== Segment start ==

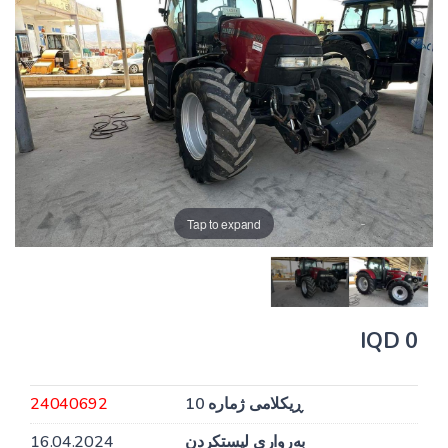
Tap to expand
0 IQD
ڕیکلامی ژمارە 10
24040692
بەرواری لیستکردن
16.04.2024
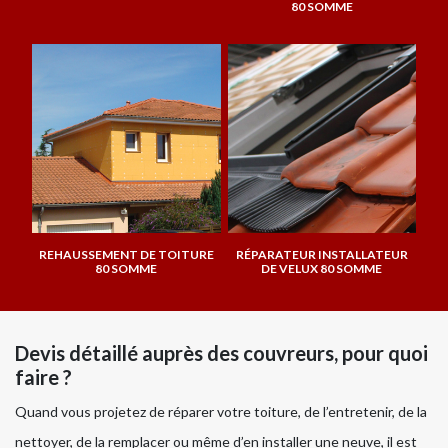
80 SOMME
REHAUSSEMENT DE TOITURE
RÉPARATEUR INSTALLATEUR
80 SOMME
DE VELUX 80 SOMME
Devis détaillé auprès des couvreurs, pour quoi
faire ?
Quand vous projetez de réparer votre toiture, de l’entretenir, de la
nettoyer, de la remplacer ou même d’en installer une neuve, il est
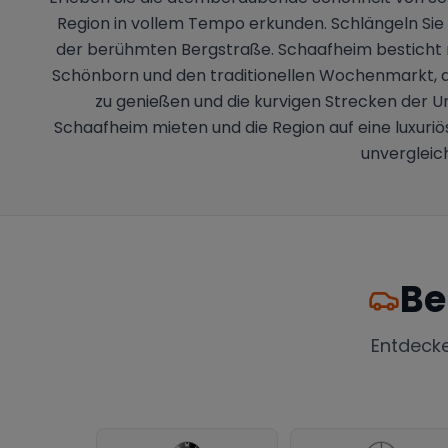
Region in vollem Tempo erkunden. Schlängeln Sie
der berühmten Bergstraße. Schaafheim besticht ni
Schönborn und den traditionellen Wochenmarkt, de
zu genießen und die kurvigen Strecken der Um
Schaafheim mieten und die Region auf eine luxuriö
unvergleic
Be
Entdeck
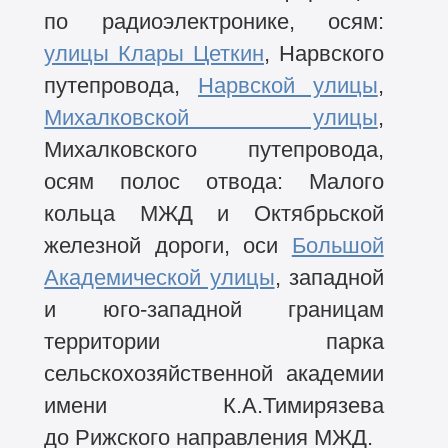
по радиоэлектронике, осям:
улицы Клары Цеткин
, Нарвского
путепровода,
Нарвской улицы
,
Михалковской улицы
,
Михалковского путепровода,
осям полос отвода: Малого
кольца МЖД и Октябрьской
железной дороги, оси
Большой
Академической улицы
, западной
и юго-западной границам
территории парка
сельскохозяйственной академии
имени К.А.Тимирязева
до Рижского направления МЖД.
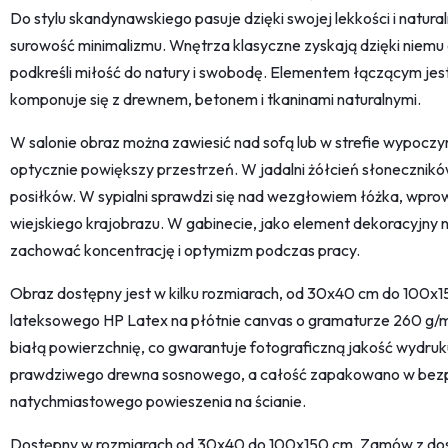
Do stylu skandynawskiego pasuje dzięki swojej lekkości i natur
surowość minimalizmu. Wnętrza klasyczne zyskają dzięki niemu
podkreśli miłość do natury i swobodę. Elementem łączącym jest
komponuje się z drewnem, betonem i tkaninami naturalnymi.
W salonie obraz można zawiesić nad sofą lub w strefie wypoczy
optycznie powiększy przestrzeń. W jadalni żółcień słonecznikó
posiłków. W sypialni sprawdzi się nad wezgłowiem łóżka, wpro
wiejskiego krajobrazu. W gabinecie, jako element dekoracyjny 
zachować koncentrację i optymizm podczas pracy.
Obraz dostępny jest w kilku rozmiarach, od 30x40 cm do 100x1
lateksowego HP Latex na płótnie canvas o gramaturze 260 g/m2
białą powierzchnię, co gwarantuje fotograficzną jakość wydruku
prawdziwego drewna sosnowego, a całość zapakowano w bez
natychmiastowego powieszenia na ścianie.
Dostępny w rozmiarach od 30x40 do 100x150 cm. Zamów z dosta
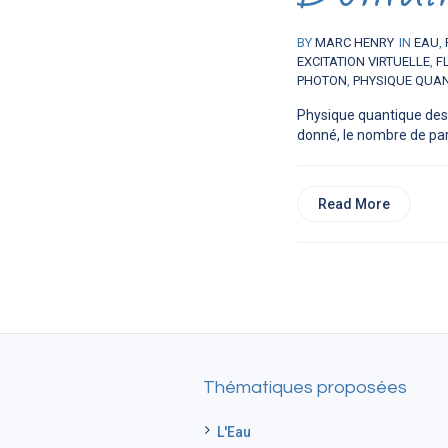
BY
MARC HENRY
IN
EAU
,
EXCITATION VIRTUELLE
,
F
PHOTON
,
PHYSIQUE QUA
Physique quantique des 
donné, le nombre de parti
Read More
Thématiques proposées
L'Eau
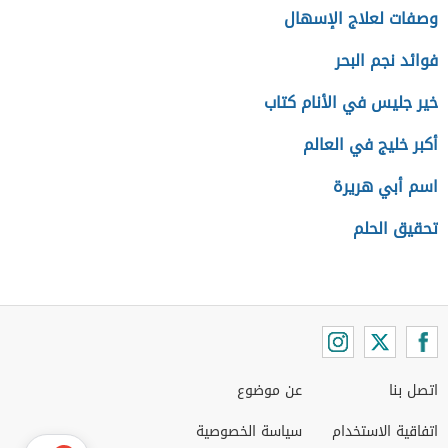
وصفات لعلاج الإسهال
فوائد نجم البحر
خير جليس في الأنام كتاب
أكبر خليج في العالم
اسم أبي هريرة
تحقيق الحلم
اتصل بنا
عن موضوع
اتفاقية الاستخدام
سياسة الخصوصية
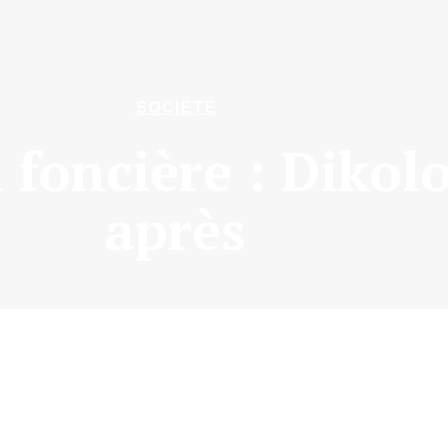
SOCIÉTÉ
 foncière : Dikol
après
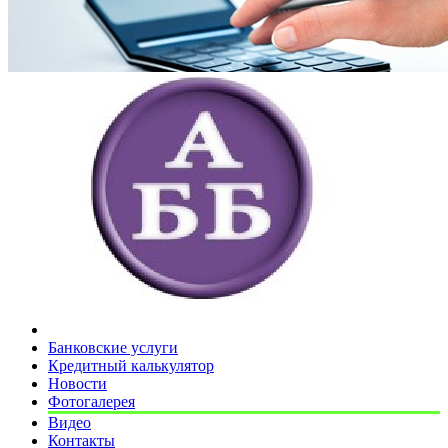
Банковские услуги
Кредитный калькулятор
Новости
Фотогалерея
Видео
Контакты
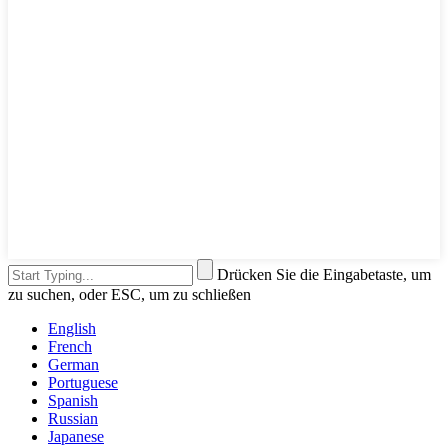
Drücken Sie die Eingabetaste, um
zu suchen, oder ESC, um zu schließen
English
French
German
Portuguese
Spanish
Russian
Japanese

== Segment end ==

### Exercise goal
Where a line of the material holds the word "jest", copy that line.

### Your solution
podkreśli miłość do natury i swobodę. Elementem łączącym jest
Obraz dostępny jest w kilku rozmiarach, od 30x40 cm do 100x1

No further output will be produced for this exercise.